Evaluating Machine Translation Systems in Emergency Rooms
Millions of people use language translation tools daily, even if the technology—known as machine translation—is sometimes unreliable and prone to errors. While garbled translations may seem like nothing more than a minor inconvenience at times, in high-stakes settings like a hospital emergency room, an incorrect translation for discharge instructions or medication protocols could have life-threatening consequences.
Researchers from the University of Maryland’s Computational Linguistics and Information Processing (CLIP) Lab looked into this problem, studying data collected from English-to-Chinese machine translation systems used in emergency rooms at the University of California, San Francisco.
For their study, the CLIP team reviewed data from 65 English-speaking physicians that had been split into two groups to evaluate two distinct methods for assessing the quality of machine-generated translations used for Chinese-speaking patients.
The first group of physicians used a quality estimation tool—AI-driven software that can automatically predict the accuracy of a machine translation output. According to the researchers, this tool helped doctors rely on machine translation more appropriately by deciding to show “good” translations to patients overall. But the tool was not perfect—it failed to flag some critical errors that could harm the health of the patient.

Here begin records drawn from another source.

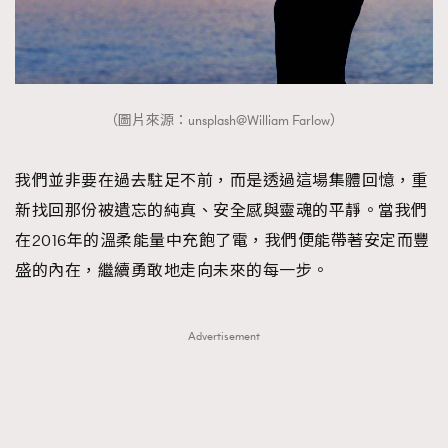
（圖片來源：unsplash@William Farlow）
我們並非要在過去駐足不前，而是透過這場集體回憶，重
新找回那份被遺忘的純真、安全感與靈魂的平靜。當我們
在2016年的溫柔能量中充飽了電，我們便能帶著安定而豐
盛的內在，繼續勇敢地走向未來的每一步。
Advertisement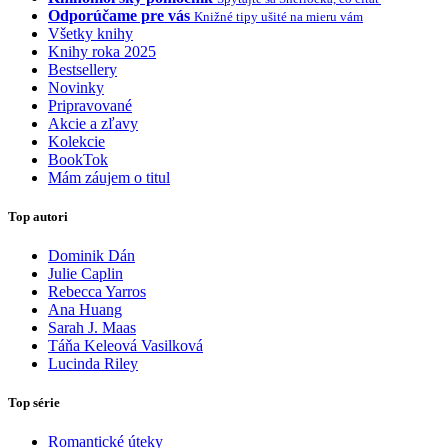
Odporúčame pre vás
Knižné tipy ušité na mieru vám
Všetky knihy
Knihy roka 2025
Bestsellery
Novinky
Pripravované
Akcie a zľavy
Kolekcie
BookTok
Mám záujem o titul
Top autori
Dominik Dán
Julie Caplin
Rebecca Yarros
Ana Huang
Sarah J. Maas
Táňa Keleová Vasilková
Lucinda Riley
Top série
Romantické úteky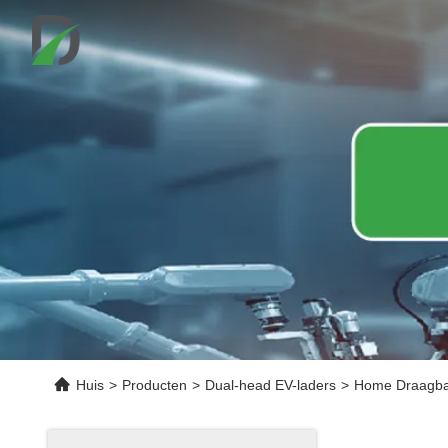
Huis
>
Producten
>
Dual-head EV-laders
>
Home Draagbar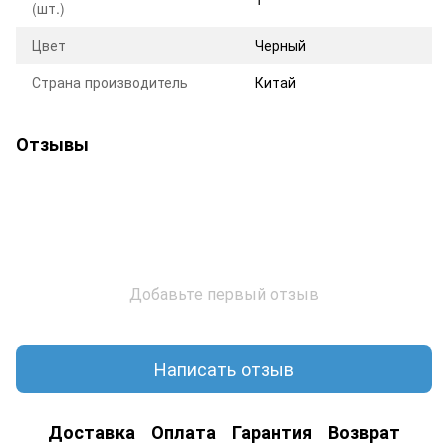
(шт.)
Цвет
Черный
Страна производитель
Китай
Отзывы
Добавьте первый отзыв
Написать отзыв
Доставка
Оплата
Гарантия
Возврат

The second set of doctors used a technique known as backtranslation—where the user refeeds the Chinese output back into Google Translate to assess its English output. For the doctors that used this method, the researchers observed complementary trends—that backtranslation does not improve their ability to assess translation quality on average, but does help identify clinically critical errors that quality estimation tools fail to flag.
The CLIP team believes their study paves the way for future work in designing methods that combine the strengths of both methods they tested, resulting in a human-centered evaluation design that can be used to further improve machine translation tools used in clinical settings.

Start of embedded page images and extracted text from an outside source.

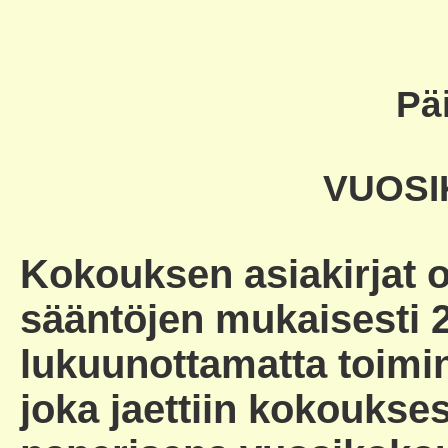
Pä
VUOSI
Kokouksen asiakirjat ol
sääntöjen mukaisesti 
lukuunottamatta toimi
joka jaettiin kokoukses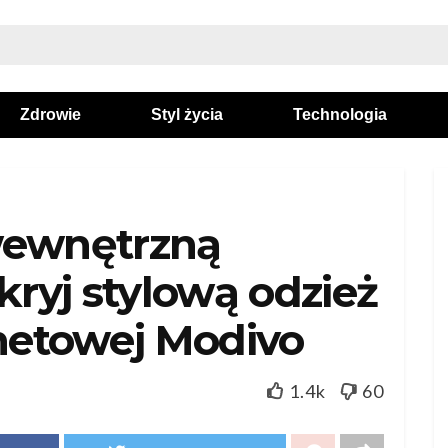
Zdrowie
Styl życia
Technologia
wewnętrzną
kryj stylową odzież
rnetowej Modivo
1.4k
60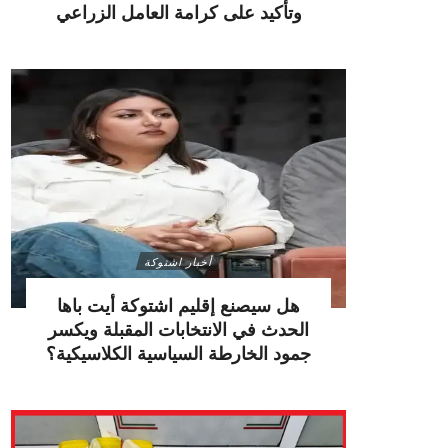
وتأكيد على كرامة العامل الزراعي
أخبار اشتوكة
هل سيصنع إقليم اشتوكة أيت باها
الحدث في الانتخابات المقبلة ويكسر
جمود الخارطة السياسية الكلاسيكية؟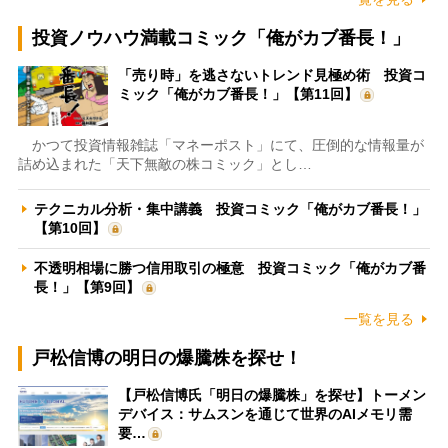
投資ノウハウ満載コミック「俺がカブ番長！」
「売り時」を逃さないトレンド見極め術 投資コ
ミック「俺がカブ番長！」【第11回】
かつて投資情報雑誌「マネーポスト」にて、圧倒的な情報量が
詰め込まれた「天下無敵の株コミック」とし…
テクニカル分析・集中講義 投資コミック「俺がカブ番長！」
【第10回】
不透明相場に勝つ信用取引の極意 投資コミック「俺がカブ番
長！」【第9回】
一覧を見る
戸松信博の明日の爆騰株を探せ！
【戸松信博氏「明日の爆騰株」を探せ】トーメン
デバイス：サムスンを通じて世界のAIメモリ需
要…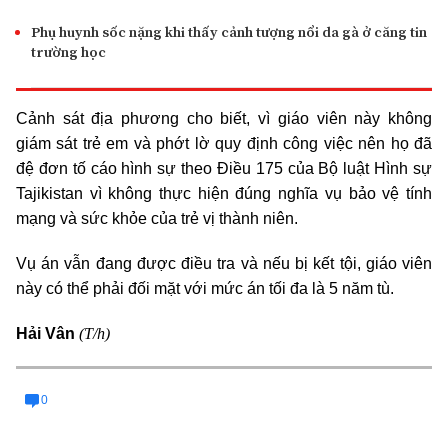
Phụ huynh sốc nặng khi thấy cảnh tượng nổi da gà ở căng tin
trường học
Cảnh sát địa phương cho biết, vì giáo viên này không
giám sát trẻ em và phớt lờ quy định công việc nên họ đã
đệ đơn tố cáo hình sự theo Điều 175 của Bộ luật Hình sự
Tajikistan vì không thực hiện đúng nghĩa vụ bảo vệ tính
mạng và sức khỏe của trẻ vị thành niên.
Vụ án vẫn đang được điều tra và nếu bị kết tội, giáo viên
này có thể phải đối mặt với mức án tối đa là 5 năm tù.
(T/h)
Hải Vân
0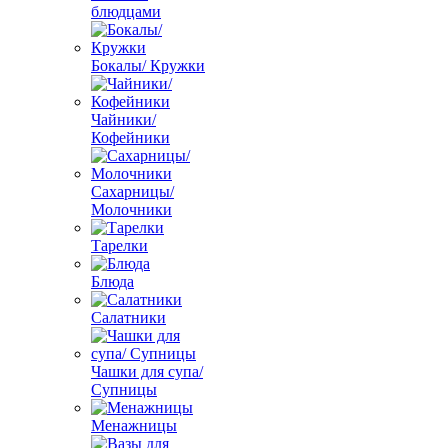
блюдцами
Бокалы/ Кружки
Чайники/
Кофейники
Сахарницы/
Молочники
Тарелки
Блюда
Салатники
Чашки для супа/
Супницы
Менажницы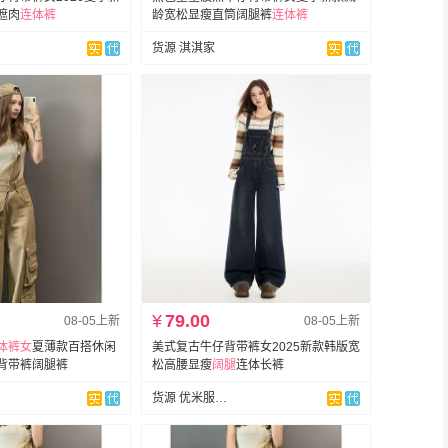
遮肉
连体裤
龄宽松显瘦直筒阔腿裤
连体裤
货源 淇淇家
¥
79.00
08-05上新
08-05上新
体裤女
夏薄款百搭休闲
美式复古牛仔背带裤女2025新款韩版宽
背带裤阔腿裤
松高腰显瘦
阔
腿
连体长裤
货源 优米服饰实拍店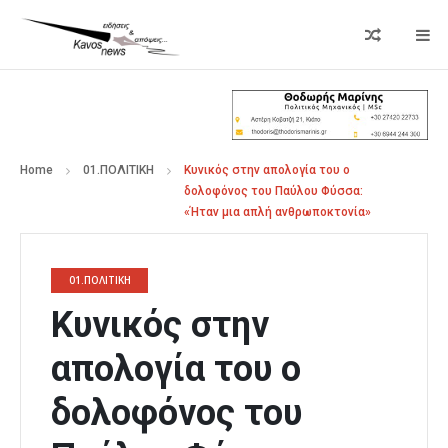
Home
01.ΠΟΛΙΤΙΚΗ
Κυνικός στην απολογία του ο
δολοφόνος του Παύλου Φύσσα:
«Ήταν μια απλή ανθρωποκτονία»
01.ΠΟΛΙΤΙΚΗ
Κυνικός στην
απολογία του ο
δολοφόνος του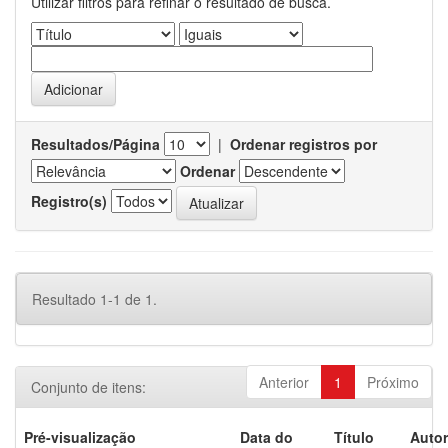
Utilizar filtros para refinar o resultado de busca.
Resultados/Página
|
Ordenar registros por
Ordenar
Registro(s)
Resultado 1-1 de 1.
Anterior
1
Próximo
Conjunto de itens:
Pré-visualização
Data do
Título
Autor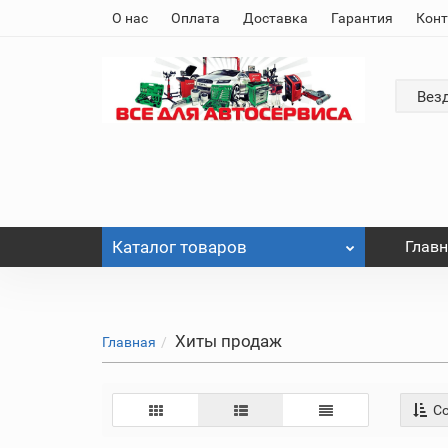
О нас
Оплата
Доставка
Гарантия
Кон
Вез
Каталог
товаров
Глав
Хиты продаж
Главная
Со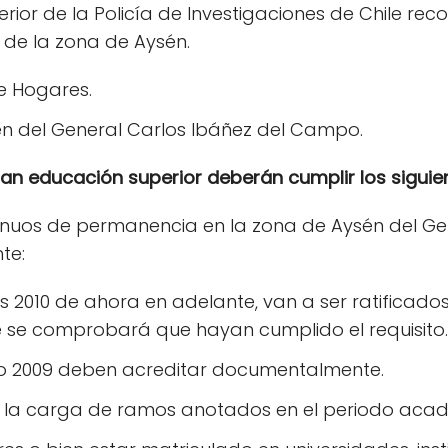
erior de la Policía de Investigaciones de Chile re
 de la zona de Aysén.
de Hogares.
sén del General Carlos Ibáñez del Campo.
an educación superior deberán cumplir los siguien
inuos de permanencia en la zona de Aysén del Ge
te:
 2010 de ahora en adelante, van a ser ratificado
e se comprobará que hayan cumplido el requisito.
o 2009 deben acreditar documentalmente.
 la carga de ramos anotados en el periodo aca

“Our study confirms that lay users often trust AI systems even when they should not, and that the strategies that people develop on their own to decide whether to trust an output—such as backtranslation—can be misleading,” says Marine Carpuat, an associate professor of computer science who helped author the study. “However, we show that AI techniques can also be used to provide feedback that helps people calibrate their trust in systems. We view this as a first step toward developing trustworthy AI.”
Sweta Agrawal, a co-author on the study who graduated with her Ph.D. in computer science in 2023 and is now a postdoctoral fellow at the Instituto de Telecomunicações in Portugal, says that the project is important for many reasons.
“This work provides support for the usefulness of providing actionable feedback to users in high-risk scenarios,” she says. “Moreover, the findings contribute to the ongoing research efforts to design reliable metrics, especially for critical domains like health care.”
The team’s paper, “Physician Detection of Clinical Harm in Machine Translation: Quality Estimation Aids in Reliance and Backtranslation Identifies Critical Errors,” recently won an outstanding paper award at the Conference on Empirical Methods in Natural Language Processing (EMNLP 2023), held from December 6–10 in Singapore.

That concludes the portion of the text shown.